Un itinéraire académique marqué par la guerre Marc Bloch est issu d’une famille juive optante [1]. Gustave Bloch, son père, est professeur d’histoire romaine à l’université de Lyon et à l’École normale supérieure de la rue d’Ulm. Son père fut un exemple pour lui ; il décide de suivre le même parcours que lui en entrant dès 1904 à l’École normale supérieure de la rue d’Ulm. En 1908, il est reçu à l’agrégation d’histoire et de géographie.

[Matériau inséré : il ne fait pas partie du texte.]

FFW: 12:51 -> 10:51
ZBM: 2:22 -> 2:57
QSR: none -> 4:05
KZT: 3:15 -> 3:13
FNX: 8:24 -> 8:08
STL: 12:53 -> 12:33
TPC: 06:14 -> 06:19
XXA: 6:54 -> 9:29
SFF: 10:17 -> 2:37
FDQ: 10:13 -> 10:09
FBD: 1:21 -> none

Il devint brièvement professeur en lycée. Il est mobilisé dès 1914 en tant que sergent puis est envoyé dans l’Argonne. Il termina le conflit avec le grade de capitaine dans le Service des essences et reçut la Croix de guerre et la Légion d’honneur. La guerre terminée et revenu à la vie civile, Bloch est nommé à la nouvelle université de Strasbourg pour y faire, dans un premier temps, sa thèse de doctorat d’État sur le servage.

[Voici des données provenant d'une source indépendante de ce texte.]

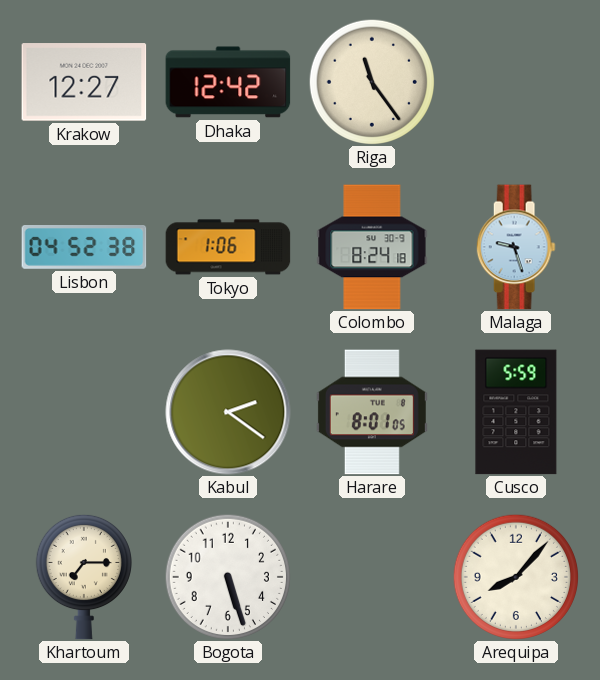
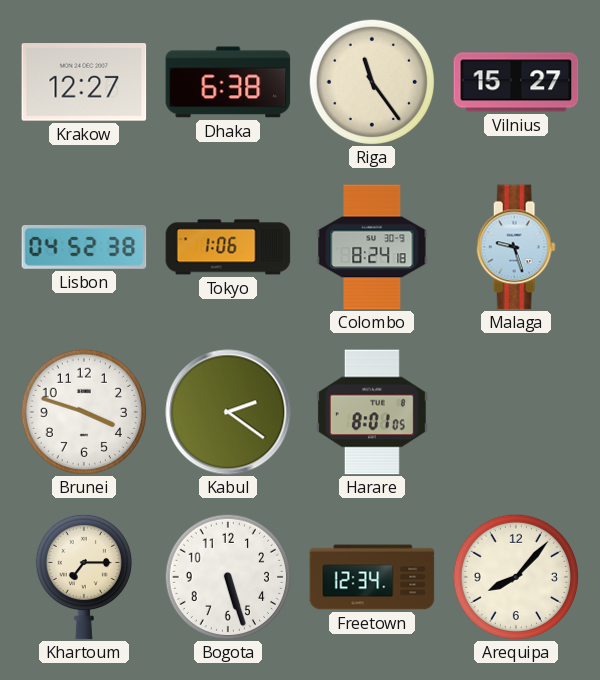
Dhaka: 12:42 -> 6:38
Vilnius: none -> 15:27
Brunei: none -> 3:48
Cusco: 5:59 -> none
Freetown: none -> 12:34
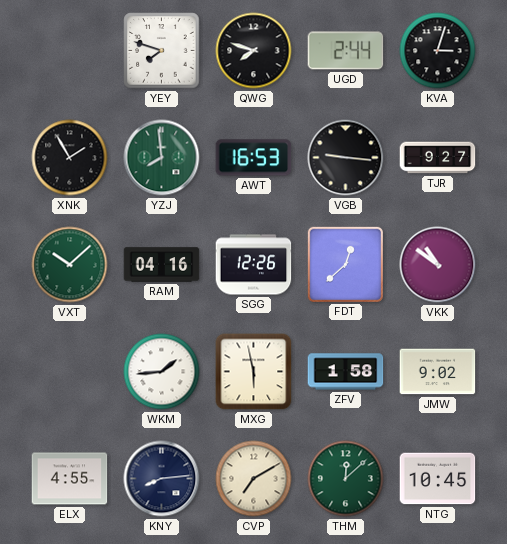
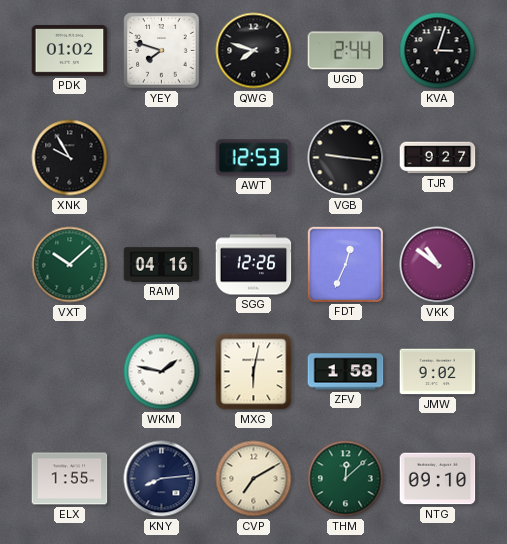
PDK: none -> 01:02
XNK: 1:55 -> 9:55
YZJ: 7:59 -> none
AWT: 16:53 -> 12:53
FDT: 12:38 -> 12:34
WKM: 1:44 -> 1:47
MXG: 5:58 -> 6:02
ELX: 4:55 -> 1:55
NTG: 10:45 -> 09:10
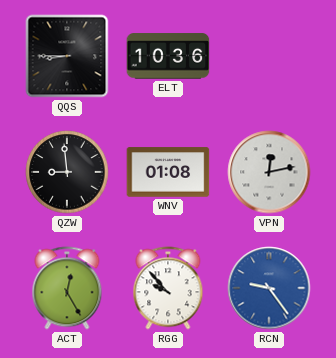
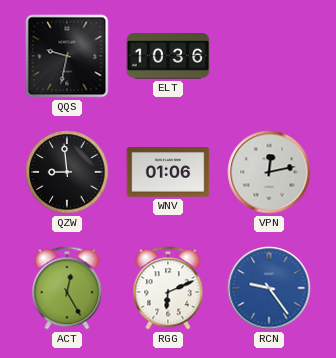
QQS: 8:45 -> 9:32
WNV: 01:08 -> 01:06
RGG: 9:53 -> 6:11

Le co-instigateur d’une « révolution » historiographique
Le début du XXe siècle est un tournant académique marqué par de nombreux débats entre historiens et sociologues. Bloch conçoit, et ce très tôt, la discipline historique comme une science sociale.
C’est en ce sens qu’il publie en 1924, l’ouvrage Les Rois thaumaturges dans lequel il déploie une vision comparative lui permettant d’étudier le caractère surnaturel de la figure royale et des pouvoirs conférés aux rois au Moyen Âge. Cet ouvrage préfigure une vision, voire un projet, cher à Bloch et à une nouvelle génération d’historiens qui a soif de bousculer les approches trop « dépassées » des historiens méthodiques [2].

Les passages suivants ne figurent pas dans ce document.